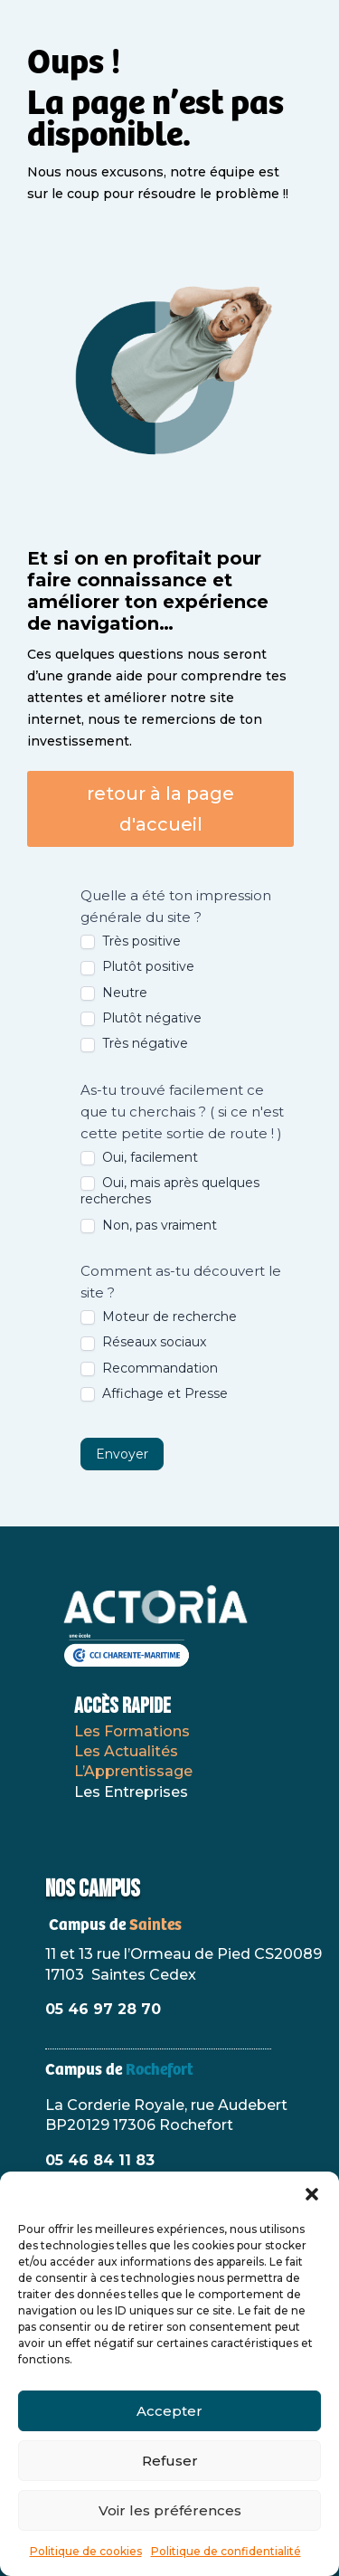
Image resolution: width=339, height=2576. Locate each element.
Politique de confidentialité (226, 2551)
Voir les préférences (170, 2510)
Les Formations (132, 1731)
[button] (312, 2194)
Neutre (113, 992)
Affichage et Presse (154, 1393)
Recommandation (149, 1368)
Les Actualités (126, 1751)
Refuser (170, 2460)
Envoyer (122, 1454)
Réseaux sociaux (143, 1342)
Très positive (130, 941)
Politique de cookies (86, 2551)
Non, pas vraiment (148, 1225)
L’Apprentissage (133, 1771)
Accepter (169, 2410)
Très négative (134, 1043)
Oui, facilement (139, 1157)
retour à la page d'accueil (160, 809)
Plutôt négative (141, 1018)
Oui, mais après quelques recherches (169, 1190)
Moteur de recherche (158, 1316)
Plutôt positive (137, 966)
----------
| Exercise directions |
Copy out exactly the lines from the line with "Affichage et Presse (154, 1393)" to the end of the listing, including both of those lines, and give nothing else.

| Answer to this task |
Affichage et Presse (154, 1393)
Recommandation (149, 1368)
Les Actualités (126, 1751)
Refuser (170, 2460)
Envoyer (122, 1454)
Réseaux sociaux (143, 1342)
Très positive (130, 941)
Politique de cookies (86, 2551)
Non, pas vraiment (148, 1225)
L’Apprentissage (133, 1771)
Accepter (169, 2410)
Très négative (134, 1043)
Oui, facilement (139, 1157)
retour à la page d'accueil (160, 809)
Plutôt négative (141, 1018)
Oui, mais après quelques recherches (169, 1190)
Moteur de recherche (158, 1316)
Plutôt positive (137, 966)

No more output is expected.